Task statement: I'd like every line from the material below that has "Villa" in it.

=-=-=-=-=

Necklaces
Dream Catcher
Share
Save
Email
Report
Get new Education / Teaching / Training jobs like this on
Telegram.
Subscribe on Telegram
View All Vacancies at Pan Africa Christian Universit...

=-=-=-=-=

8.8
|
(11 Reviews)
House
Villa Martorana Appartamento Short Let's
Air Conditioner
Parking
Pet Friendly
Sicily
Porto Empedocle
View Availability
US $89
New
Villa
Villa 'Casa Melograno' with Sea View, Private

=-=-=-=-=

Result of this exercise:
Villa Martorana Appartamento Short Let's
Villa
Villa 'Casa Melograno' with Sea View, Private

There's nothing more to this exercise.